Ainda, a garota era obrigada, segundo a denúncia, a dançar num clube de striptease por mais de 13 horas, sem descanso semanal. Ela também teve a foto anunciada num site de prostituição de Austin e San Antonio, no Texas. O perfil oferecia sexo, fetiches e massagem. O lucro também seria entregue à Kat, suposta líder religiosa.
Em uma entrevista ao Globo, Desirrê revelou que nos últimos meses em que foi considerada desaparecida por familiares e amigos, foi forçada a mentir e manter distância deles. Segundo ela, essa situação foi uma farsa planejada por sua mentora anterior, uma pessoa que se apresentava como fria e calculista nos bastidores e nas redes sociais.

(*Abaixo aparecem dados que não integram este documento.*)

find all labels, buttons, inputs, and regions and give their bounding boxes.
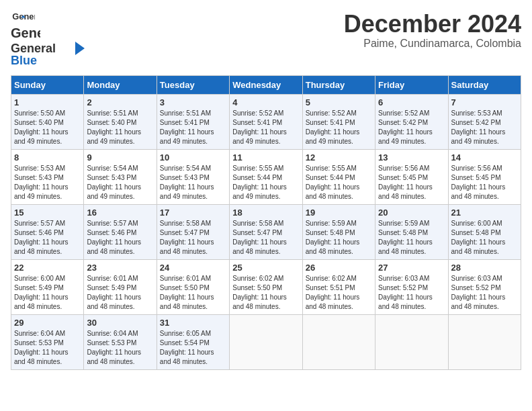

Além disso, Desirrê fez um pedido público de desculpas por falsas acusações feitas online, especialmente dirigidas à modelo Yasmin Brunet, que, segundo ela, também foram tramadas por Torres.
O caso de Desirré não foi o único. Surgiram múltiplos relatos envolvendo promessas ilusórias de riqueza, sucesso amoroso e financeiro, direcionadas a seguidoras jovens, atraentes e emocionalmente vulneráveis. Tudo em nome de uma suposta divindade fictícia chamada “A Voz”, título de um livro, às vezes acompanhado do uso do chá alucinógeno Ayahuasca.
As vítimas testemunharam perante o Ministério Público de São Paulo no ano passado. Esses depoimentos foram posteriormente incluídos no inquérito que agora está sob a alçada do Ministério Público Federal, após o caso ser transferido para a esfera federal na Justiça Federal do Rio de Janeiro, estado de origem da ré. O teor das acusações é delicado. Desde então, contudo, o Ministério Público ainda não apresentou novas denúncias relacionadas a essas outras histórias.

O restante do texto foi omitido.